ASSIGNED TASK
In the records below, one line contains "Más Noticias". Print that line and every line after it exactly, down to the final one.

BEGIN DATA TO EXAMINE

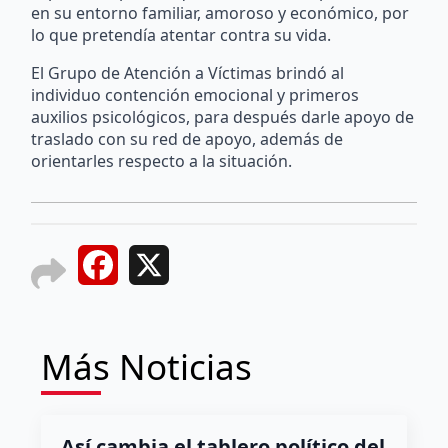
en su entorno familiar, amoroso y económico, por
lo que pretendía atentar contra su vida.
El Grupo de Atención a Víctimas brindó al
individuo contención emocional y primeros
auxilios psicológicos, para después darle apoyo de
traslado con su red de apoyo, además de
orientarles respecto a la situación.
Facebook
X
Más Noticias
Así cambia el tablero político del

END DATA TO EXAMINE

TASK OUTPUT
Más Noticias
Así cambia el tablero político del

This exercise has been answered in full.